We load into his truck and drive to the palenque where all of his sotol is roasted in a pit, ground by a mule pulling a stone in a circle, and distilled in copper.
There is a chain on the gate, the result of a property dispute with a neighbor, and so Ruelas calls the police and we hop the fence. While we wait, I taste the lineup of young and aged sotols, then the sweet cremas de sotol.

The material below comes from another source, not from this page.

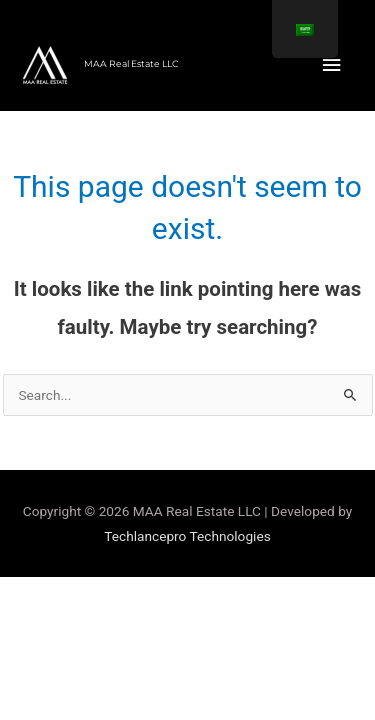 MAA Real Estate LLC (131, 63)
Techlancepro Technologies (187, 536) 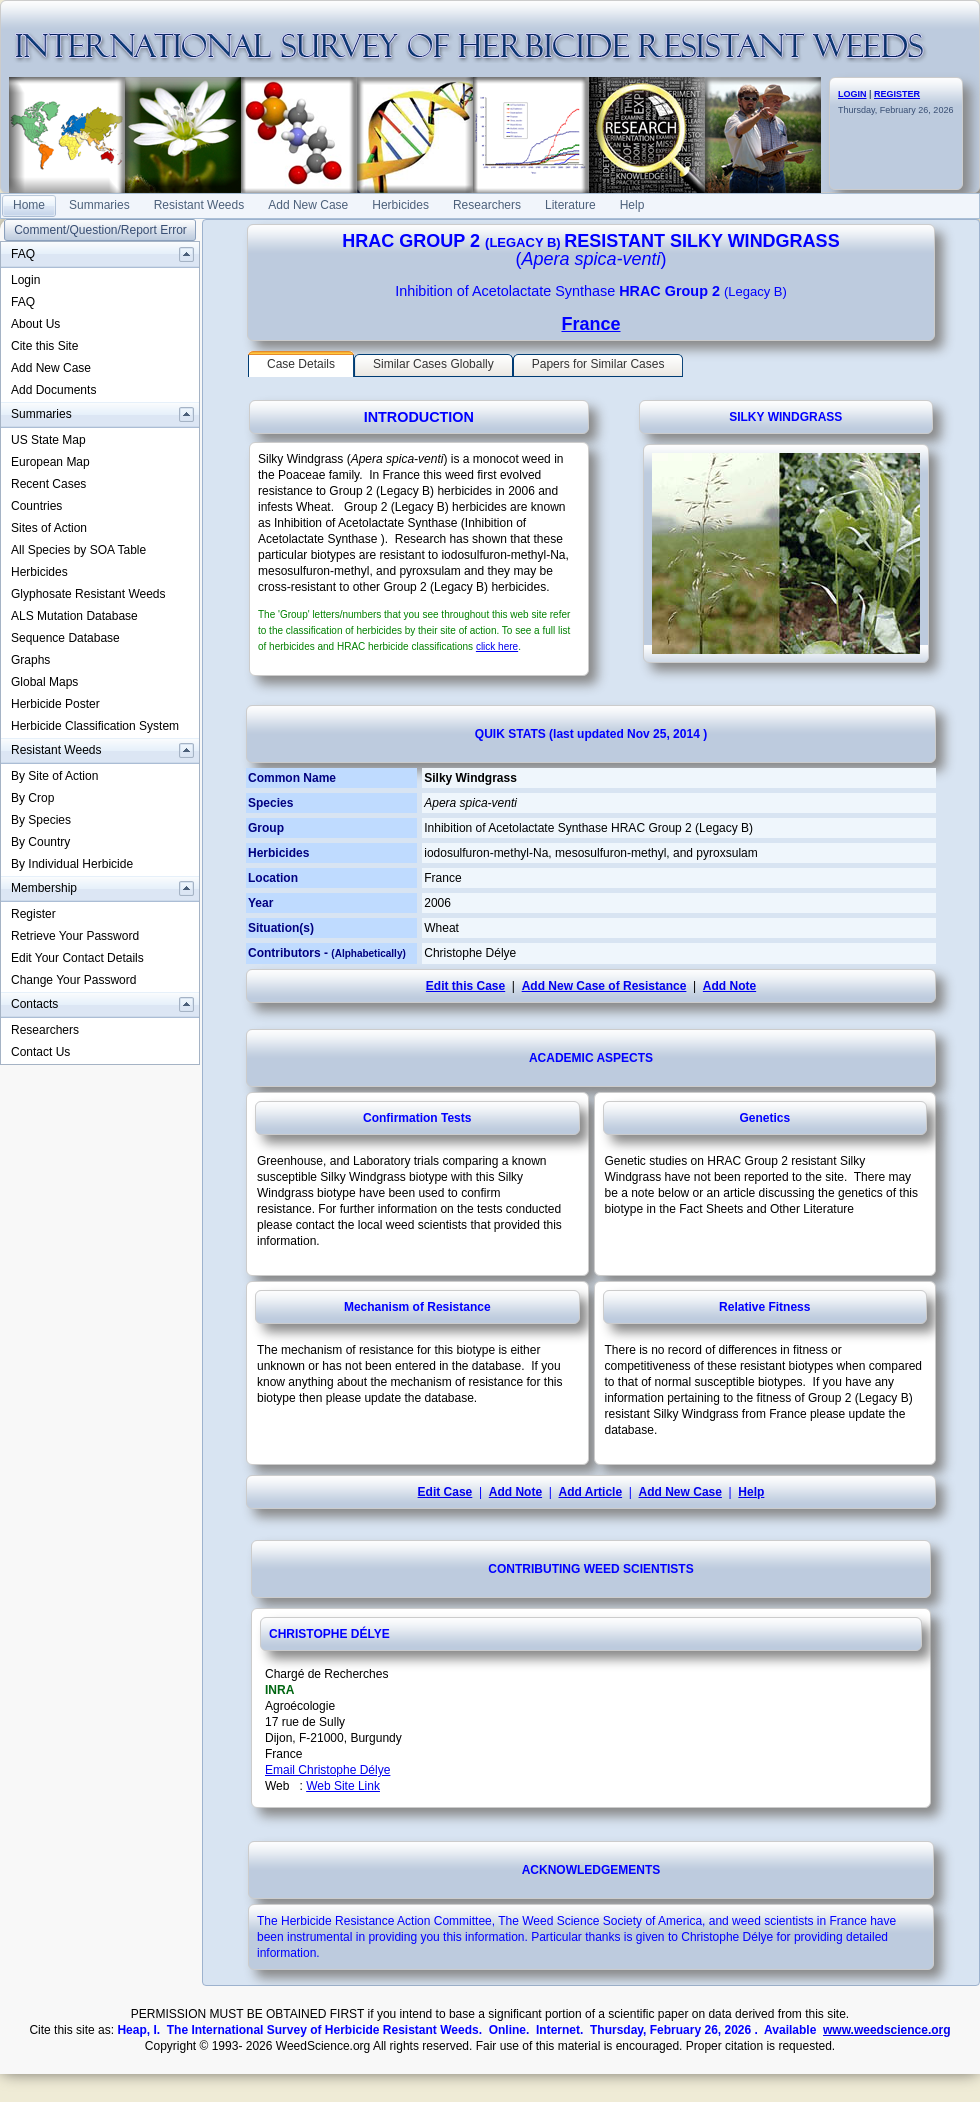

In the corner of the distillery, there is collection of gently vibrating buckets. Ruelas pulls out a snake from one to milk it. Apparently, sotol aged with snake flesh and venom is also traditional. Tasting notes: strong overtones of rotting meat.
When the police finish cutting their way through Oro de Coyame’s gate, they unload from a squad of pickups with beers in hand. Everything I’d ever heard about Mexican police tells me I should be worried, but one of them, Ismael, saunters over and cracks open a bottle for me. He has just had a baby and is celebrating harder than he is working. He pulls out his phone and tours the distillery; as a result, there is now a Facebook live video of me with a very jovial police officer floating around the internet.
“This is the best sotol in the world,” declares Ismael. He proceeds to light some of Ruelas’ liquor on fire, using the flame to light a cigarette. This is clearly high-proof stuff.
Ruelas pours some into a shot glass made of horn. Bubbles pearl at the top, showing high alcohol levels that he estimates at 52 percent ABV. Then Ruelas dips a graduated cylinder in a giant basin of sotol and proves himself right: a precise 52 percent.
Ruelas fills a gallon jug and pays the police in sotol.
As the police pull out on the dusty road, another truck drives in, neighbors looking for some good medicine. Ruelas happily doles some out. Though he’s working to sell his nicely branded sotol in bars and restaurants, plenty of his business still stops by for a sip.
“The future is definitely artisanal,” Ruelas says.